In this article we will look at a few of the big deficiencies of the Hammarlund HQ145 general coverage shortwave receiver, and put in some fixes. CW/SSB reception with AGC and S-Meter, stability issues, bandspread, and sensitivity on the high band will be addressed.
Once modified, the HQ145 turns out to be a very nice ham and general coverage receiver all the way up through 10 M. It’s like my wife: attractive, capable, and a pleasure to be with. Or, it could be said Sweet, Sensitive, and Stable!
CW/SSB OPERATION WITH AGC AND S-METER
One of the inelegancies of this era’s typical receiver was the lack of a proper product detector with AGC functionality – when switched to CW/SSB, the AGC would be disabled and the user had to adjust RF and AF gains to hear an undistorted signal. In addition, the S-Meter was disabled.
One way to overcome this limitation with minimal re-work of the receiver’s circuitry is to implement an audio-derived AGC. Most circuits found on the web seem to suffer from stability and “pumping” problems. The solution was to design and employ an AGC filter along the lines of the “lead-lag” filter often used in PLL loops.

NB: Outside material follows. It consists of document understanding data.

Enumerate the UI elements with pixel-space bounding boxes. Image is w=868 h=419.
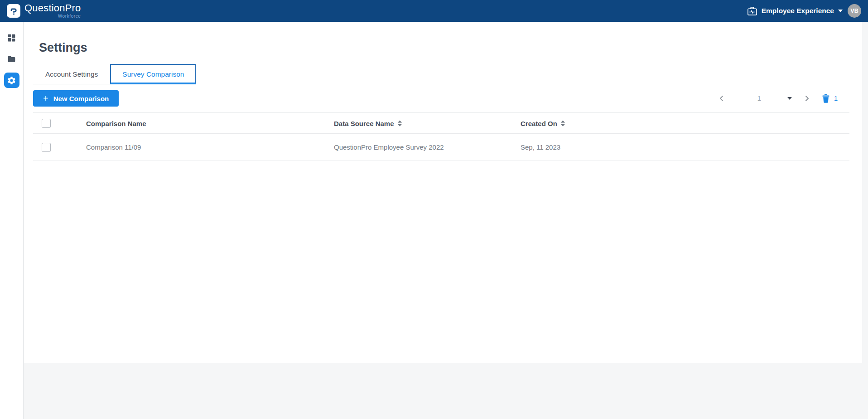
column-header-created-on[interactable]: Created On: [521, 113, 849, 134]
dashboard-grid-icon: [7, 33, 16, 43]
left-sidebar: [0, 22, 24, 419]
tab-bar: Account Settings Survey Comparison: [33, 64, 196, 84]
cell-comparison-name[interactable]: Comparison 11/09: [86, 134, 334, 161]
caret-down-icon: [787, 97, 792, 100]
select-all-checkbox[interactable]: [42, 119, 51, 128]
sidebar-item-settings[interactable]: [4, 73, 19, 88]
toolbar: + New Comparison 1: [33, 90, 849, 107]
sort-icon[interactable]: [397, 120, 402, 127]
delete-selected-button[interactable]: [822, 94, 830, 103]
row-checkbox[interactable]: [42, 143, 51, 152]
avatar-initials: VB: [850, 8, 858, 14]
chevron-left-icon: [719, 95, 725, 102]
workspace-label: Employee Experience: [762, 7, 834, 15]
cell-created-on: Sep, 11 2023: [521, 134, 849, 161]
sort-icon[interactable]: [560, 120, 565, 127]
comparison-table: Comparison Name Data Source Name Created…: [33, 112, 849, 161]
sidebar-item-folders[interactable]: [4, 51, 19, 67]
cell-data-source: QuestionPro Employee Survey 2022: [334, 134, 521, 161]
folder-icon: [7, 54, 16, 64]
next-page-button[interactable]: [804, 95, 810, 102]
questionpro-logo-icon: [7, 4, 20, 18]
brand-name: QuestionPro: [24, 3, 81, 13]
column-header-comparison-name: Comparison Name: [86, 120, 146, 127]
prev-page-button[interactable]: [719, 95, 725, 102]
tab-account-settings[interactable]: Account Settings: [33, 64, 110, 84]
settings-content: Settings Account Settings Survey Compari…: [24, 22, 862, 363]
chevron-right-icon: [804, 95, 810, 102]
page-number: 1: [757, 95, 761, 102]
workspace-switcher[interactable]: Employee Experience: [747, 6, 843, 16]
plus-icon: +: [43, 94, 48, 103]
top-navbar: QuestionPro Workforce Employee Experienc…: [0, 0, 868, 22]
briefcase-pulse-icon: [747, 6, 757, 16]
page-title: Settings: [39, 41, 849, 55]
new-comparison-label: New Comparison: [53, 95, 109, 102]
trash-icon: [822, 94, 830, 103]
brand-text: QuestionPro Workforce: [24, 3, 81, 19]
tab-survey-comparison[interactable]: Survey Comparison: [110, 64, 196, 84]
page-select-dropdown[interactable]: [787, 97, 792, 100]
pagination: 1 1: [719, 94, 849, 103]
brand-home-link[interactable]: QuestionPro Workforce: [7, 3, 81, 19]
chevron-down-icon: [838, 10, 843, 12]
column-header-data-source[interactable]: Data Source Name: [334, 113, 521, 134]
navbar-right: Employee Experience VB: [747, 4, 861, 18]
delete-count: 1: [834, 95, 838, 102]
avatar[interactable]: VB: [848, 4, 861, 18]
main-area: Settings Account Settings Survey Compari…: [24, 22, 868, 419]
table-row[interactable]: Comparison 11/09 QuestionPro Employee Su…: [33, 134, 849, 161]
table-header-row: Comparison Name Data Source Name Created…: [33, 113, 849, 134]
new-comparison-button[interactable]: + New Comparison: [33, 90, 119, 107]
brand-subtitle: Workforce: [58, 14, 81, 19]
gear-icon: [7, 76, 16, 85]
sidebar-item-dashboard[interactable]: [4, 30, 19, 45]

The circuit below provides full functionality of the receiver’s switches, controls, and S-Meter; with carrier-derived AGC when in REC/AM mode or audio-derived AGC when in CW/SSB mode. The “lead-lag” filter is a standard fast-attack slow-decay design as set by the 0.1 uF capacitor and associated 27K and 10M resistors.
Audio is taken from V6’s cathode output, is amplified, full-wave rectified, filtered, and then buffered by the op-amp circuitry. Calibration of “Gain” and “Offset” are required for proper operation, and is accomplished with a signal generator or with on-the-air signals.

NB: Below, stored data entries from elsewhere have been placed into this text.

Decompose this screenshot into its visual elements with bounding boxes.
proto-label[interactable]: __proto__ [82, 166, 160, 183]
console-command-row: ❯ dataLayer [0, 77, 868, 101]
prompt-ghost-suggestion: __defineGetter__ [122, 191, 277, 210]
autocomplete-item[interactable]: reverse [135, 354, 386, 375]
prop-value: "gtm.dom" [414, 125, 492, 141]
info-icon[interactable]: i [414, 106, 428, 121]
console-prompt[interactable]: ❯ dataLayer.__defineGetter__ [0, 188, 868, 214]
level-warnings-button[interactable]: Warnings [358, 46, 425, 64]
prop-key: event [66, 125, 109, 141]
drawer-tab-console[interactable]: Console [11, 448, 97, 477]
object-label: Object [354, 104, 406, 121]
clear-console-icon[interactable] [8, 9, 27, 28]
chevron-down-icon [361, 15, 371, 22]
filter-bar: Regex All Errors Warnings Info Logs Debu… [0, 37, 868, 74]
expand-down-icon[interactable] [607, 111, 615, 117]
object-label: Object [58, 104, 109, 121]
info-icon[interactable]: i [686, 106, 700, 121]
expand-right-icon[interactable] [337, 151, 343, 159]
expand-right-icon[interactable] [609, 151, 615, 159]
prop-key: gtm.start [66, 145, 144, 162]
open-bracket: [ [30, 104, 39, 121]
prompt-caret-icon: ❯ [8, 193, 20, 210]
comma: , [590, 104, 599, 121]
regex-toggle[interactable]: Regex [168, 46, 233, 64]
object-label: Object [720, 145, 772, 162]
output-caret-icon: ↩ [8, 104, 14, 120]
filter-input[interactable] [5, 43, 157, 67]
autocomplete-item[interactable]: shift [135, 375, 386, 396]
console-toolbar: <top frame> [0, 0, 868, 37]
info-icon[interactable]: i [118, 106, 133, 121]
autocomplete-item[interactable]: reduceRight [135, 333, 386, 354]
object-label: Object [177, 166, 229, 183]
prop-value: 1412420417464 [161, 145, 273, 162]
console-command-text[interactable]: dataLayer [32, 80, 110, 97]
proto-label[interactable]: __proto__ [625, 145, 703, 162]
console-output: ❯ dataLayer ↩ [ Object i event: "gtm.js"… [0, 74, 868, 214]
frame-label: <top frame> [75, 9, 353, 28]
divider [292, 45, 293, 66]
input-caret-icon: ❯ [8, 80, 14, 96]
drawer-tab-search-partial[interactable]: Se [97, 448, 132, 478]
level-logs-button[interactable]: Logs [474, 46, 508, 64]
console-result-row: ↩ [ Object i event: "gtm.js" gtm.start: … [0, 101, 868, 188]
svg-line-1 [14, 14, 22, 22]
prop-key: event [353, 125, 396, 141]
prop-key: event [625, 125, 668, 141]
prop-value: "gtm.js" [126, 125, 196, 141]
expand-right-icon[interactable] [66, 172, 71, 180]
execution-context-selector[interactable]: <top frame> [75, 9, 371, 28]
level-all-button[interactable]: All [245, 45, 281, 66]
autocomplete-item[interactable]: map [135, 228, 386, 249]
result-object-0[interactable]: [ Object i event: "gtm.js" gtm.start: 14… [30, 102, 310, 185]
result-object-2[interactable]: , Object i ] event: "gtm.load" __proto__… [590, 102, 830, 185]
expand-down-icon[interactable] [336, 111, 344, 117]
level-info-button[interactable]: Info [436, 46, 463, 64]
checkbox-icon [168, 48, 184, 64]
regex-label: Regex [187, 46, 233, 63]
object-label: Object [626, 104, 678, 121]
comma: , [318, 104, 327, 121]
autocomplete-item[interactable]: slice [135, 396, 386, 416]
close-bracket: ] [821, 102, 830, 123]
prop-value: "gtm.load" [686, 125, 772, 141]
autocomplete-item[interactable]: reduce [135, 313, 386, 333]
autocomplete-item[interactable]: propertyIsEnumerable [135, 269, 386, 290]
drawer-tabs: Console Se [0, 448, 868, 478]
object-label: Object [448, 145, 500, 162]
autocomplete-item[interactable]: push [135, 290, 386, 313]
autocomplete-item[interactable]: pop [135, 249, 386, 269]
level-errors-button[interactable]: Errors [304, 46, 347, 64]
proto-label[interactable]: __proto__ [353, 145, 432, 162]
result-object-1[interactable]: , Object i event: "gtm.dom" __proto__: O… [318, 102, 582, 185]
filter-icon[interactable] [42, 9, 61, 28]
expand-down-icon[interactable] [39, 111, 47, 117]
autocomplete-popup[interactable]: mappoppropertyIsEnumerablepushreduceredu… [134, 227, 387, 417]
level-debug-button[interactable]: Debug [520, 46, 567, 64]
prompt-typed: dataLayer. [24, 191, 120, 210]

Note that at S5, we remove the S-Meter wiring from the switch, and connect the two wires together permanently. This is what we want since the S-Meter now works properly for ALL modes. We now use the freed up switch contacts to over-ride the new audio-derived AGC, and instead use the existing carrier-derived AGC (ALC) when not in CW/SSB mode.
Measured voltage values of AGC (ALC) and detected audio for the new audio-derived AGC (in CW/SSB mode) are shown below. These voltages are very close to the values as produced by the original ALC circuit when in REC/AM mode:
|S-Meter Reading||V AGC (Volts)||V Audio p.p. (Volts)|
|S9 + 20 dB||-2.92||3.7|
|S9 + 40 dB||-4.02||4.5|
|S9 + 60 dB||-5.35||6.0|
All of this circuitry is hidden under the aluminum cover on the inside rear chassis wall.
Two main sources of frequency instability are addressed here – One is “warm-up” drift, which is mitigated with a simple always-on filament supply for the VFO and 1st Mixer tubes. A second source is filament voltage change with varying line voltage, which is solved by using a new regulated DC supply for the VFO and first Mixer tubes.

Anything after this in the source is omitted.